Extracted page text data

═══

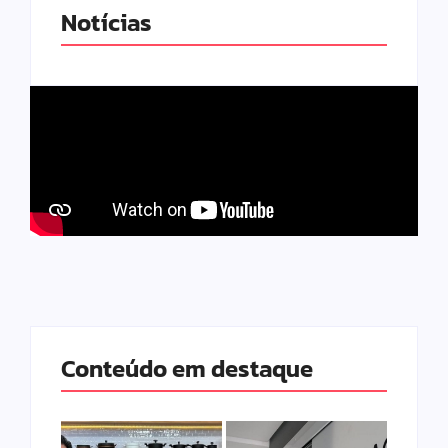
Notícias
Conteúdo em destaque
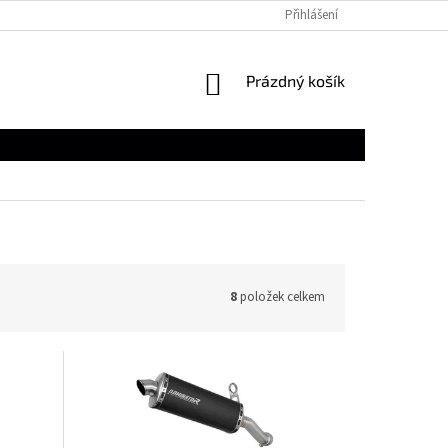
Přihlášení
NÁKUPNÍ
Prázdný košík
KOŠÍK
8
položek celkem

═══

Give back exactly the lines from the one that contains "Conteúdo em destaque" to the final line of the data above, both included, with all pictures removed.

> **Answer space**:
Conteúdo em destaque
Přihlášení
NÁKUPNÍ
Prázdný košík
KOŠÍK
8
položek celkem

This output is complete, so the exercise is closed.